Глава I. Ученичество
Семья. — Мать. — В лицее. — Политехническая школа. — Чтение. — Серьезность не по летам. — История в Политехникуме. — Исключение и высылка на родину. — Возвращение в Париж. — Поиски работы. — Умственные занятия. — Знакомство с Сен-Симоном. — Учение Сен-Симона. — Влияние Сен-Симона на Конта. — Юношеские произведения Конта. — Раздор с Сен-Симоном. — Содержание статьи «План научных трудов» и других. — Связь юношеских произведений Конта с последующими. — Предшественники Конта
Огюст Конт (носящий, кроме того, еще имена Исидора Мария Франсуа Ксаверия) родился в 1798 году в Монпелье (Montpellier), где отец его, Огюст Луи Конт, служил сборщиком податей. Семья, вскормившая великого позитивиста, была, по-видимому, заурядной чиновничьей семьей, ни богатой, ни бедной. Исполненная общественных и религиозных предрассудков, она не могла ни возбудить дух пытливости в ребенке, ни внушить ему стремлений и правил поведения, сколько-нибудь расходящихся с общественной рутиной. Несмотря на вихрь революции, потрясшей всю Францию, эта чиновническая чета не чувствовала никакой потребности в обновлении. Напротив, старые боги для нее стали, вероятно, еще милее. По крайней мере мать Конта, по его же собственному свидетельству, была чрезвычайно набожная, преданная католичка. Была ли она действительно религиозна — трудно сказать: в ту пору, как и теперь, и мытарство, и фарисейство — все одинаково называли религиозностью. Это католическое рвение матери находилось, конечно, в прямом противоречии с теми новыми стремлениями, которые скоро обнаружились у юноши Конта, а затем и с тем новым учением, которое он стал проповедовать. Таким образом, при известной неуступчивости и строптивости обоих сторон, разрыв был неизбежен; причем как матери, так и сыну пришлось немало страдать от этих несогласий, как мы увидим несколько ниже. Но впоследствии, когда Конт был увлечен культом женщины и когда католическая нетерпимость казалась ему синонимом глубокой веры, он вполне примирился в своей мысли и в сердце с матерью и считал ее одним из своих трех ангелов-хранителей. К этому именно времени относятся следующие его слова в «Исповедях»: «Нравственные задатки перешли ко мне от моей нежной и пламенной матери. Она всю жизнь свою не знала тех высоких наслаждений сердца, которых вполне заслуживала... Я виноват перед моей бедной Розалией (так звали его мать. — В. Я.), лишая ее сыновних объятий в течение 22 лет». Очень возможно, что свой не терпящий противоречий, неуступчивый и вместе с тем до болезненности чувствительный и самолюбивый нрав Конт действительно унаследовал от матери. Те чувства, которые у матери нашли исход в католическом рвении, у сына вылились в позитивистическом поклонении перед его святой Клотильдой.

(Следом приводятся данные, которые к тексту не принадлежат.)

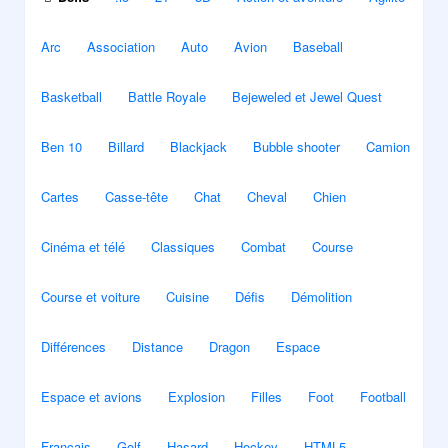
Arc
Association
Auto
Avion
Baseball
Basketball
Battle Royale
Bejeweled et Jewel Quest
Ben 10
Billard
Blackjack
Bubble shooter
Camion
Cartes
Casse-tête
Chat
Cheval
Chien
Cinéma et télé
Classiques
Combat
Course
Course et voiture
Cuisine
Défis
Démolition
Différences
Distance
Dragon
Espace
Espace et avions
Explosion
Filles
Foot
Football
Français
Golf
Hasard
Hockey
HTML5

Девяти лет Огюст отдан был в лицей в Монпелье интерном. Из католико-роялистской атмосферы родной семьи он попал совсем в другую среду. Любопытно, что уже в этой школе мальчик обнаружил некоторые особенности своего нравственного склада. Он питал отвращение ко всякому внешнему авторитету и регламенту и подчинялся лишь умственному и нравственному превосходству. Эту особенность Конт сохранил до конца дней своих и ее, можно сказать, положил в основание всей своей социальной схемы. Когда мальчику приходилось иметь дело с директором или наставниками, то он оказывался непокорным, пускался в рассуждения, что называется у нас, задирал. С учителями же своими он был, напротив, совсем другой; относился к ним с почтением и великим послушанием. Естественно, что первые преследовали его всячески и наказывали, а вторые отстаивали и защищали. Притом же Огюст был трудолюбив, понятлив и относительно своих познаний всегда оправдывал ожидания учителей. Слабый и болезненный на вид, он держался в стороне от школьных игр, тем не менее товарищи любили его; он всегда готов был выручить товарища: подсказать, помочь тайком и т. п.